### YOUR ASSIGNMENT:
Lines with the word "Airbnb": copy all of them from the entries below.

### DATA FOR ANALYSIS:
┌────────
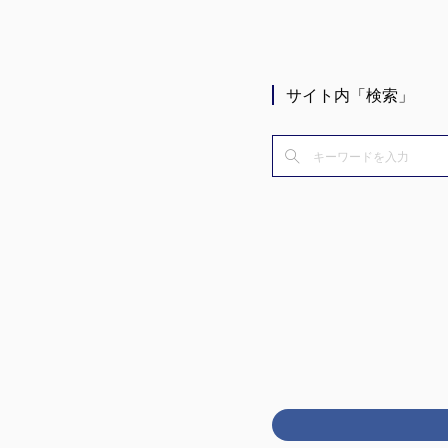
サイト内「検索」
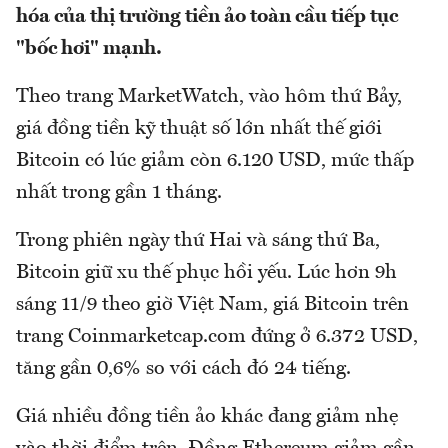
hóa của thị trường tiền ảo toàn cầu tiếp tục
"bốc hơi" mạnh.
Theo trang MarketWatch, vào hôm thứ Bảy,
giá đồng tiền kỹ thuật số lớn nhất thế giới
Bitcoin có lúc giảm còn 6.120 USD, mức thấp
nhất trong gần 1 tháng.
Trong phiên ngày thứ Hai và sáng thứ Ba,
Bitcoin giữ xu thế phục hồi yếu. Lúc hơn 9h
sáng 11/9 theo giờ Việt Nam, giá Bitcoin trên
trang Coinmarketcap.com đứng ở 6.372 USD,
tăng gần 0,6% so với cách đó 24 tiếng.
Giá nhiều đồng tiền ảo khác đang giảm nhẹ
└────────
┌────────
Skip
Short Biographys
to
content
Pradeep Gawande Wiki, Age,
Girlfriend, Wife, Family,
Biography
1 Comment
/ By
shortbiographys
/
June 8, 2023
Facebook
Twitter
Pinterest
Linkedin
└────────
┌────────
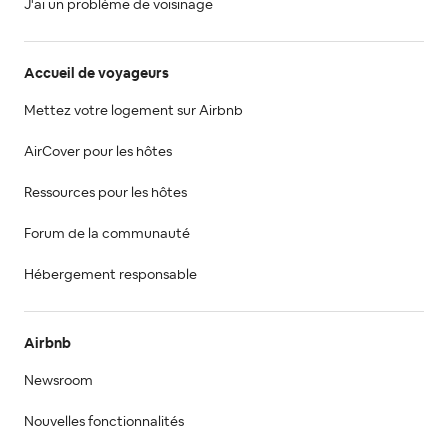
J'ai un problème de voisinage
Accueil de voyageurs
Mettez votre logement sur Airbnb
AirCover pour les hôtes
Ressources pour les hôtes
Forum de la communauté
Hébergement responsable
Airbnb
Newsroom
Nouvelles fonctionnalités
└────────
### WRITTEN REPLY:
Mettez votre logement sur Airbnb
Airbnb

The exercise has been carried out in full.